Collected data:
▬▬▬▬▬▬▬▬▬▬

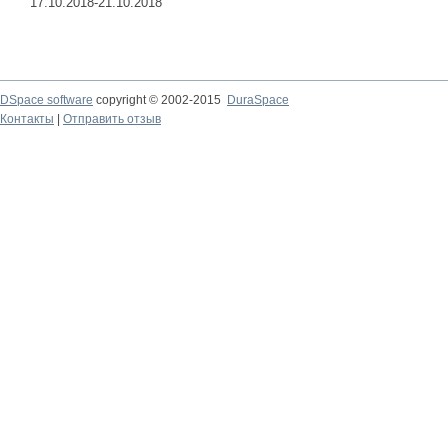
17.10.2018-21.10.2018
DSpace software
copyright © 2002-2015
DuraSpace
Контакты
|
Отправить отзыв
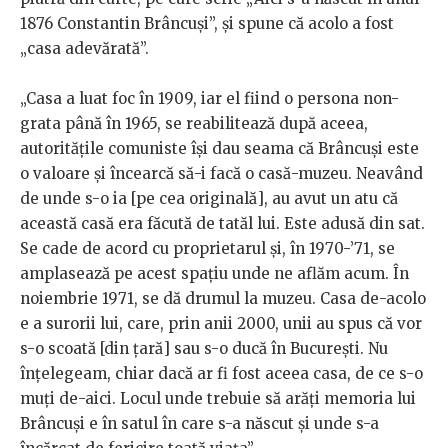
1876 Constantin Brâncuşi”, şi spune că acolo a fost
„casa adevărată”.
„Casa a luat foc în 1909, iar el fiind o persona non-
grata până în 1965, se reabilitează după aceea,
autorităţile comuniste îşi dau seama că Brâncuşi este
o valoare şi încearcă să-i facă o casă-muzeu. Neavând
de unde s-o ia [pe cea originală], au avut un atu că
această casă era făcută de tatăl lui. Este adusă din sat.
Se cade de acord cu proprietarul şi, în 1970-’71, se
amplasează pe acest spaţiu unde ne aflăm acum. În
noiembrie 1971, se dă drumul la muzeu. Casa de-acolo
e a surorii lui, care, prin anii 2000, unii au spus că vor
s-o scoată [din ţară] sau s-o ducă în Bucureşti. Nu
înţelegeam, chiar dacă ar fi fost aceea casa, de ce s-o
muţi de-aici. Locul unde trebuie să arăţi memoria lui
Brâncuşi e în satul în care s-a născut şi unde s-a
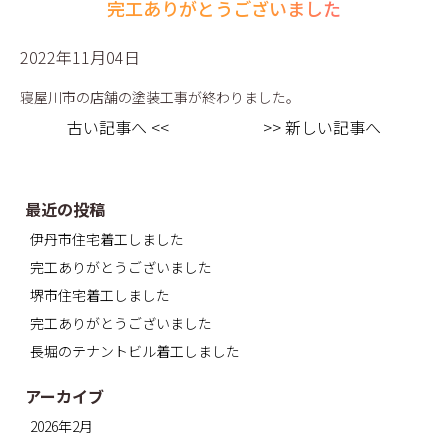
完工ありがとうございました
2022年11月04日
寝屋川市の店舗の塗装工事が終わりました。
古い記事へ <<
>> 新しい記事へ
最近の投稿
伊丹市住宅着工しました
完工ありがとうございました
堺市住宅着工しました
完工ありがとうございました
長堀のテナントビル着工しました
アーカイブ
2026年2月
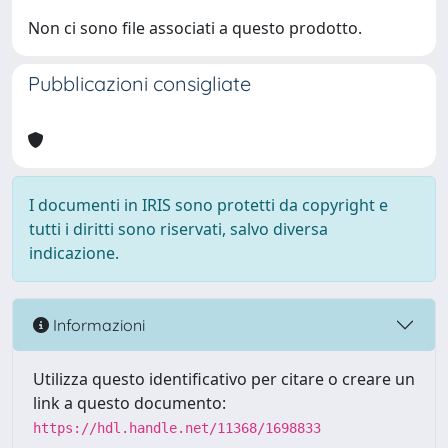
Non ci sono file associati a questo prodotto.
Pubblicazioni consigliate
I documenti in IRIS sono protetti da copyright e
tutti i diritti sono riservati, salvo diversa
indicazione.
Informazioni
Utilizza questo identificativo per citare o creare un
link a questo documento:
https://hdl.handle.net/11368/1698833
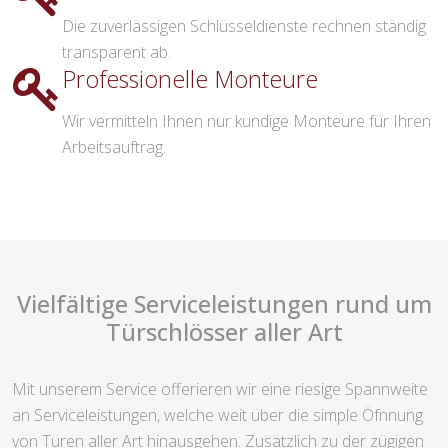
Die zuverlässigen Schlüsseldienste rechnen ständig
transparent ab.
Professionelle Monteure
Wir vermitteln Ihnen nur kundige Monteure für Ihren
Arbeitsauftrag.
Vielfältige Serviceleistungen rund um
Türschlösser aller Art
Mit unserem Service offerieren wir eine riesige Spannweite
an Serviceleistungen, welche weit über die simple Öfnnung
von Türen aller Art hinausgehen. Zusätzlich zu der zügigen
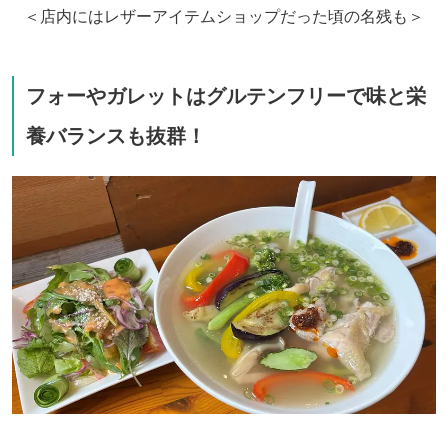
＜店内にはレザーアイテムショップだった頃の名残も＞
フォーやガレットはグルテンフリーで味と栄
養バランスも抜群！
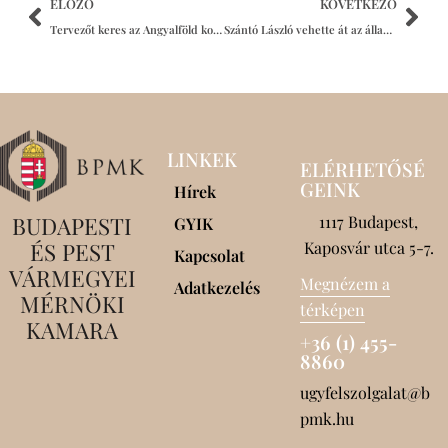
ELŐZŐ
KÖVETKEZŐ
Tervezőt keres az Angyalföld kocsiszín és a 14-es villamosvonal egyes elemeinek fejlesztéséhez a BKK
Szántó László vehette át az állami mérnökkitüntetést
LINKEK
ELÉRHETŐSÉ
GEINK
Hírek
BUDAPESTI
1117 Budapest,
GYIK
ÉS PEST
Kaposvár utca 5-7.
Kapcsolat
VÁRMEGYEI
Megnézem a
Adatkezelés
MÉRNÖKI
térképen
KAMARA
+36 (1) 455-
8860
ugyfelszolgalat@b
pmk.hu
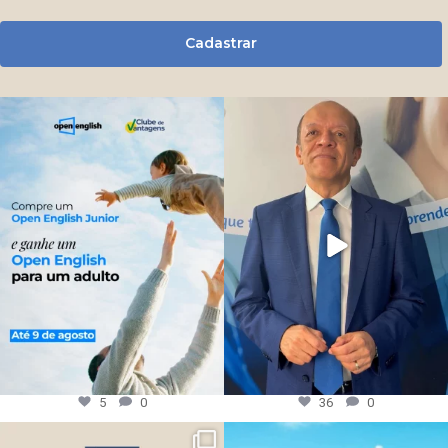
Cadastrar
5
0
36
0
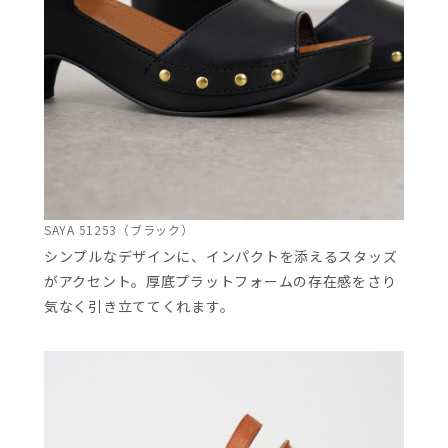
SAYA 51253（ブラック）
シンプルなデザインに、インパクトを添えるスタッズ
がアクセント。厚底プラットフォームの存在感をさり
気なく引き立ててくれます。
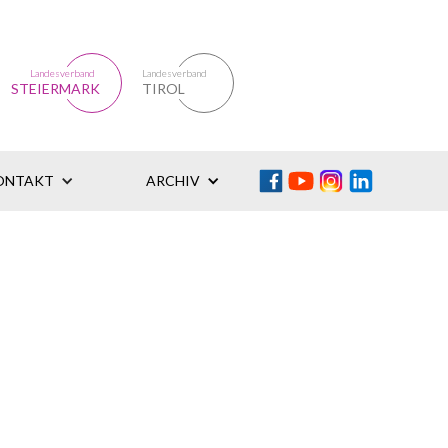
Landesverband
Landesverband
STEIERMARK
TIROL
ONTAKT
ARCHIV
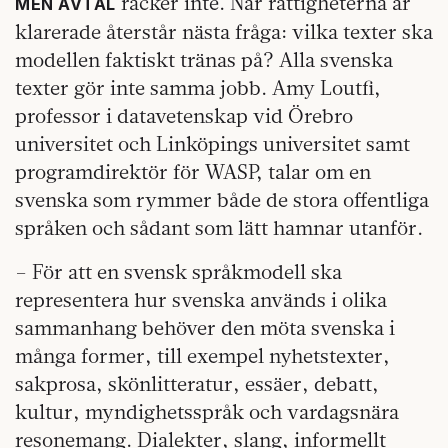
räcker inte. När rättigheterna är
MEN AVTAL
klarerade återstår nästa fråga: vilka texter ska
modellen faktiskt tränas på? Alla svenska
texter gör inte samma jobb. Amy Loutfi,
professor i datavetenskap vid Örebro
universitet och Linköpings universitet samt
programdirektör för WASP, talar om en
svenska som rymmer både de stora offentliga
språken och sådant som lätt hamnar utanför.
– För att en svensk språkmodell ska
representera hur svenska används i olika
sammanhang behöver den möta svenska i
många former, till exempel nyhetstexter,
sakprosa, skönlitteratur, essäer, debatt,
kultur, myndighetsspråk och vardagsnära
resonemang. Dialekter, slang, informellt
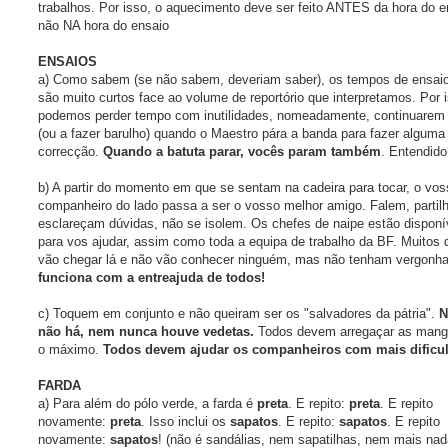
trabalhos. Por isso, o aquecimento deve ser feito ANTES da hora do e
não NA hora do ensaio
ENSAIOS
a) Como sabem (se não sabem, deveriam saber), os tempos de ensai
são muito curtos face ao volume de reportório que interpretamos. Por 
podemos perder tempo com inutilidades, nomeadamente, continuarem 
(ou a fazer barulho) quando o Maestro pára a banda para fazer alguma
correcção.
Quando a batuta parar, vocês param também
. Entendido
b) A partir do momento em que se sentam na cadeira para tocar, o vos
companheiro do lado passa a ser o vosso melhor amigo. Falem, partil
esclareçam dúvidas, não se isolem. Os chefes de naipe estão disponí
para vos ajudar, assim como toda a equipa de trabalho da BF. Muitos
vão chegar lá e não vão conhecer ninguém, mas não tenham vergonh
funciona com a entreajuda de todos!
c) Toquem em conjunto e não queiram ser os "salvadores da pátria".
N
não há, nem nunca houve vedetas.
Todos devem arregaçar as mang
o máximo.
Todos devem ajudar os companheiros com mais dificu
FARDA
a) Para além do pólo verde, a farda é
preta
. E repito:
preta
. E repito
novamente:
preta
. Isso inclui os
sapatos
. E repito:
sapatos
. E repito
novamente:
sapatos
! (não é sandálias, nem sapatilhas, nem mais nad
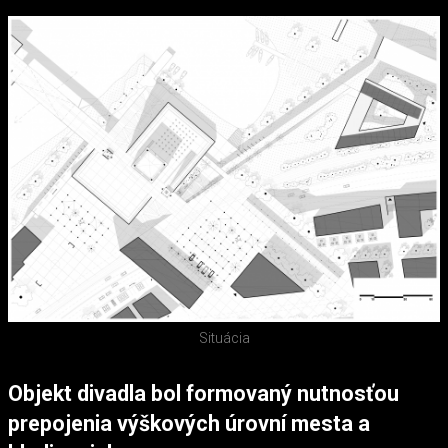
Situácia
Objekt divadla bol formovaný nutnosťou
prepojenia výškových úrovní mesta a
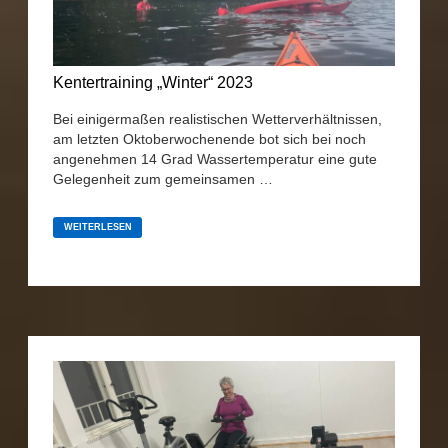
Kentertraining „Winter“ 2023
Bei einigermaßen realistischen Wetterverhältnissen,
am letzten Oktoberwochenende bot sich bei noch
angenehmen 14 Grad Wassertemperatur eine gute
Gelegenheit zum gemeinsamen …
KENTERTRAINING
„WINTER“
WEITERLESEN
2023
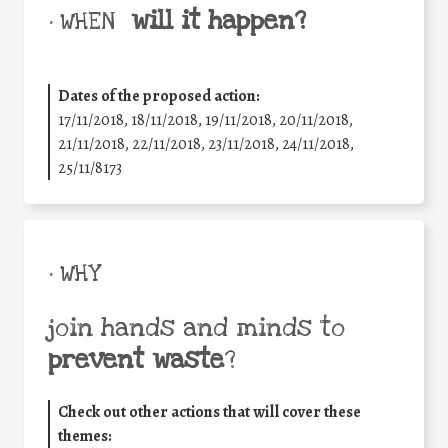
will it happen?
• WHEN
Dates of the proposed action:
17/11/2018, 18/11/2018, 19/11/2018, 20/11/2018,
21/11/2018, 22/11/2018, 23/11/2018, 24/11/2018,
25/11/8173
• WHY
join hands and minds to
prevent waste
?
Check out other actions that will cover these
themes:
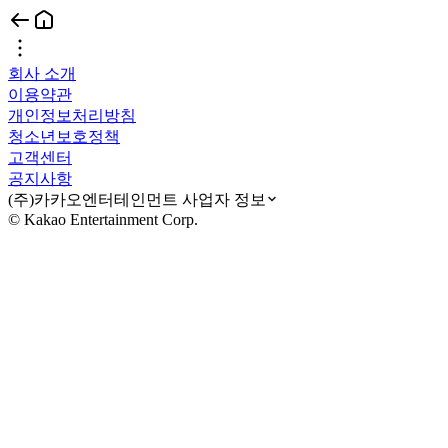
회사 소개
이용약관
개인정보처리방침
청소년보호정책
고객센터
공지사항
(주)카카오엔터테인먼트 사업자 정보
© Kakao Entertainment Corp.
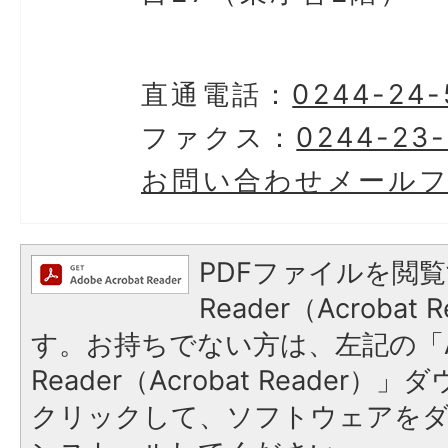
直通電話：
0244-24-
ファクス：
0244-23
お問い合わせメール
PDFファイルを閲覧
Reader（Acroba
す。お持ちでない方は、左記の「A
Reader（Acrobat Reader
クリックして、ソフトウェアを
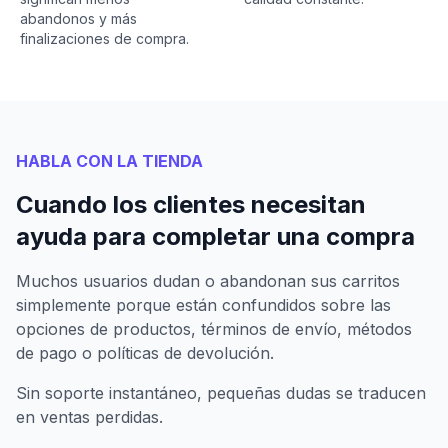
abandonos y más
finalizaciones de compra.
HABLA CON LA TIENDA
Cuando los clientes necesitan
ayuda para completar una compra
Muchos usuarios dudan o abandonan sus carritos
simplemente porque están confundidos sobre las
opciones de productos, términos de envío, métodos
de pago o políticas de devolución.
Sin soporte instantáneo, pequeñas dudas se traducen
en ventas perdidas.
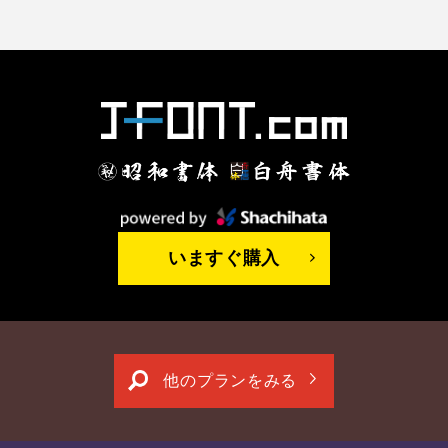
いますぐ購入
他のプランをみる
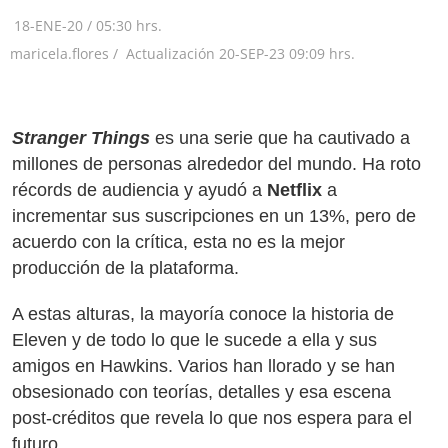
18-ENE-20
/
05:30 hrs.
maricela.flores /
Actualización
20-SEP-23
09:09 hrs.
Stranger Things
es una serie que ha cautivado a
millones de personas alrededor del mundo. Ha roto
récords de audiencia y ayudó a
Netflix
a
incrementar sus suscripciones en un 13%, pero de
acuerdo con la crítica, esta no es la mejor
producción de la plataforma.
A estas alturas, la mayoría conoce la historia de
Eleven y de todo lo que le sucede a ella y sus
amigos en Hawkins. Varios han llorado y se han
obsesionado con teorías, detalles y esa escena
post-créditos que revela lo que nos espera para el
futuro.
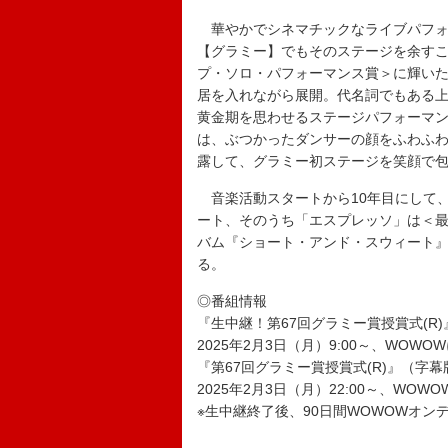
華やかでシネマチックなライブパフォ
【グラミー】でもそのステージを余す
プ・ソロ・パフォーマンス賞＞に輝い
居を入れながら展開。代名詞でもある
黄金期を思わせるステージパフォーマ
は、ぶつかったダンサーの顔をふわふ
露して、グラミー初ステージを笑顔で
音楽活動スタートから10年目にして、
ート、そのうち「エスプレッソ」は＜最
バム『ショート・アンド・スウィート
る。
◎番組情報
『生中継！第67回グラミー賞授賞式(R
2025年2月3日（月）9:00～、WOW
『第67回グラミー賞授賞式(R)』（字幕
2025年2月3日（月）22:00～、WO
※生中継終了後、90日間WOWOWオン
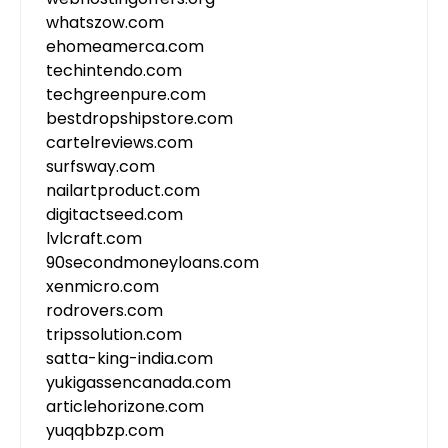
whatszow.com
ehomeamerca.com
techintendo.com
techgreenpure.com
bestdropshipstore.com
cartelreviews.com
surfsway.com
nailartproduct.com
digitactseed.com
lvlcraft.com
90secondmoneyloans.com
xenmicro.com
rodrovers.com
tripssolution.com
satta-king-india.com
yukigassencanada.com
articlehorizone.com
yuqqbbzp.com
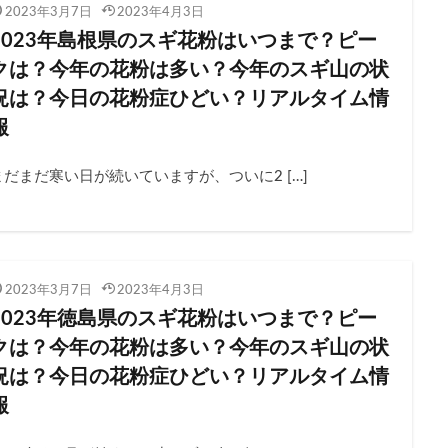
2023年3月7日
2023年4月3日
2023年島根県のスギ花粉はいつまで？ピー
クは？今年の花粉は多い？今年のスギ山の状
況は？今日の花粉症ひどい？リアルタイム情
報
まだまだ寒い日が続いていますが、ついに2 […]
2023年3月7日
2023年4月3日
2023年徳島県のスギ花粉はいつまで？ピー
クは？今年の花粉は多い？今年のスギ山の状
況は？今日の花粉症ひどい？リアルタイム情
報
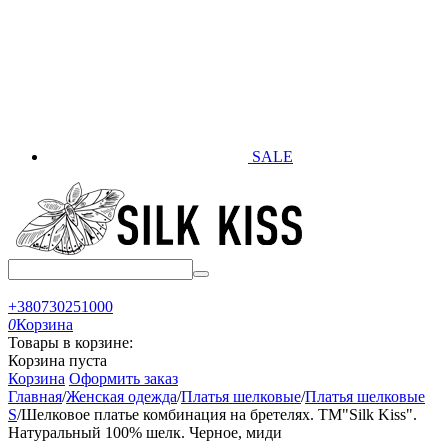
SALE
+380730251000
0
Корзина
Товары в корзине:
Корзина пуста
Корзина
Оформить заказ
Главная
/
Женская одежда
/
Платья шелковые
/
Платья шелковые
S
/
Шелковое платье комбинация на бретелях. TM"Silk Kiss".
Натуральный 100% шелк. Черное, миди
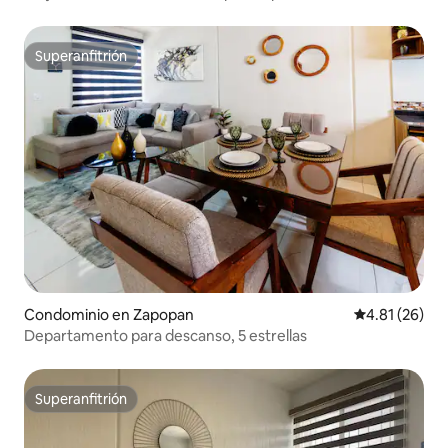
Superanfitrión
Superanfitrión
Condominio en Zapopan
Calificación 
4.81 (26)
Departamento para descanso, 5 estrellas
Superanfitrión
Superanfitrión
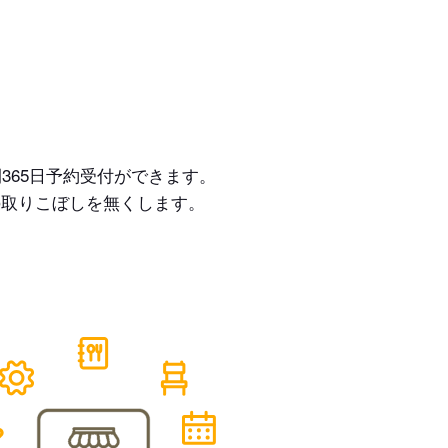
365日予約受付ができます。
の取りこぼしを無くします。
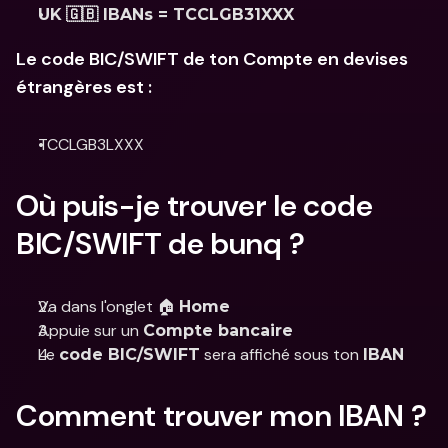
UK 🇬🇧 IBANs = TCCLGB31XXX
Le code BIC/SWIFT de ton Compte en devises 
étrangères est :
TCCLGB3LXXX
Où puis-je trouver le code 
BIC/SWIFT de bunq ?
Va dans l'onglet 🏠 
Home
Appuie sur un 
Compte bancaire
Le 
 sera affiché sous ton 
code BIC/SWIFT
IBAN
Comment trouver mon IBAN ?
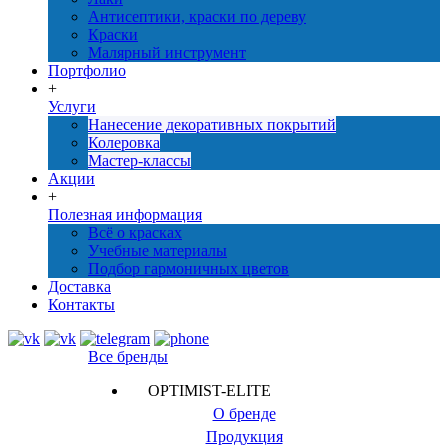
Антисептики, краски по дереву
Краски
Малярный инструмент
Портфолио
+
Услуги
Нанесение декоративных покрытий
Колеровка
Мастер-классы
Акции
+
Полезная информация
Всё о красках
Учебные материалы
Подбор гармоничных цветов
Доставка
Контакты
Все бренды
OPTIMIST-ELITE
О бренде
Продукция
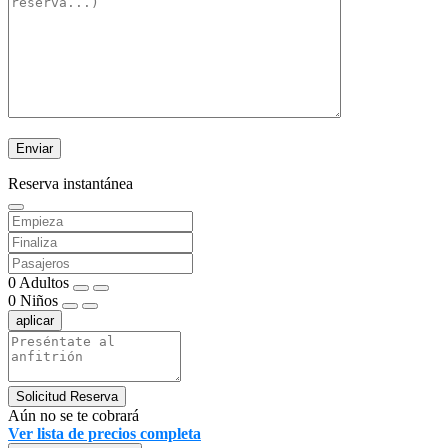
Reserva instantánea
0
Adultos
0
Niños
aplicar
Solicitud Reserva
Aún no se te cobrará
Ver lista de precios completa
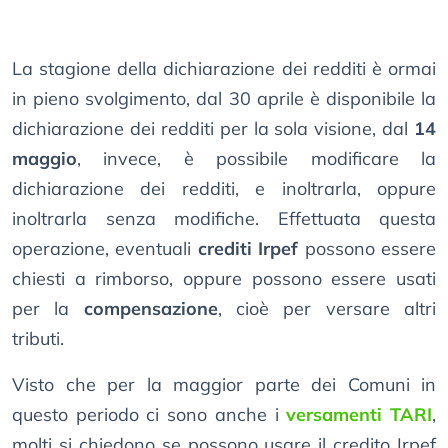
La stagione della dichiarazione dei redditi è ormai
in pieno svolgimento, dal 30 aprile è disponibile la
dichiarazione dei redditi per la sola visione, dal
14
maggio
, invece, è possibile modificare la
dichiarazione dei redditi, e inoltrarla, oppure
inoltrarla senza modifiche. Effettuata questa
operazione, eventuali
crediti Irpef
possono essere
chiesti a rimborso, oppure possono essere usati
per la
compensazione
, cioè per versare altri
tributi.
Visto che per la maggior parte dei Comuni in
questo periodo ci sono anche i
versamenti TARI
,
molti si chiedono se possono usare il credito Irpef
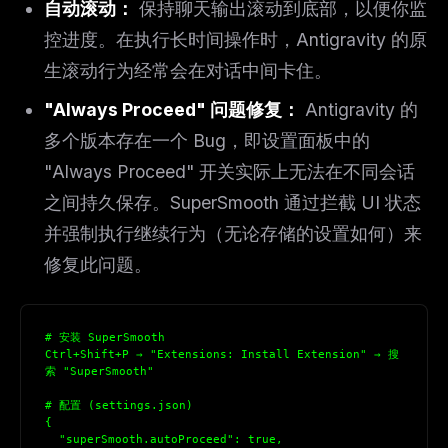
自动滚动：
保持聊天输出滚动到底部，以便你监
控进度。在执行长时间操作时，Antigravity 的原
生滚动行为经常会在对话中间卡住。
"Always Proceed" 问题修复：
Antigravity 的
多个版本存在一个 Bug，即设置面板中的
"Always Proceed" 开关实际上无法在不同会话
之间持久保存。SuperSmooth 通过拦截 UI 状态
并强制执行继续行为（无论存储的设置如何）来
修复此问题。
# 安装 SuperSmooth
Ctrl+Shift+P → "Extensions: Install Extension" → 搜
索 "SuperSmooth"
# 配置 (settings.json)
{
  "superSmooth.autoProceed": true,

▬▬▬▬▬▬▬▬▬▬

Above are the records. Print exactly, and only, the lines from the line with "o valoare şi" to the line with "amplasează pe acest", both inclusive.

o valoare şi încearcă să-i facă o casă-muzeu. Neavând
de unde s-o ia [pe cea originală], au avut un atu că
această casă era făcută de tatăl lui. Este adusă din sat.
Se cade de acord cu proprietarul şi, în 1970-’71, se
amplasează pe acest spaţiu unde ne aflăm acum. În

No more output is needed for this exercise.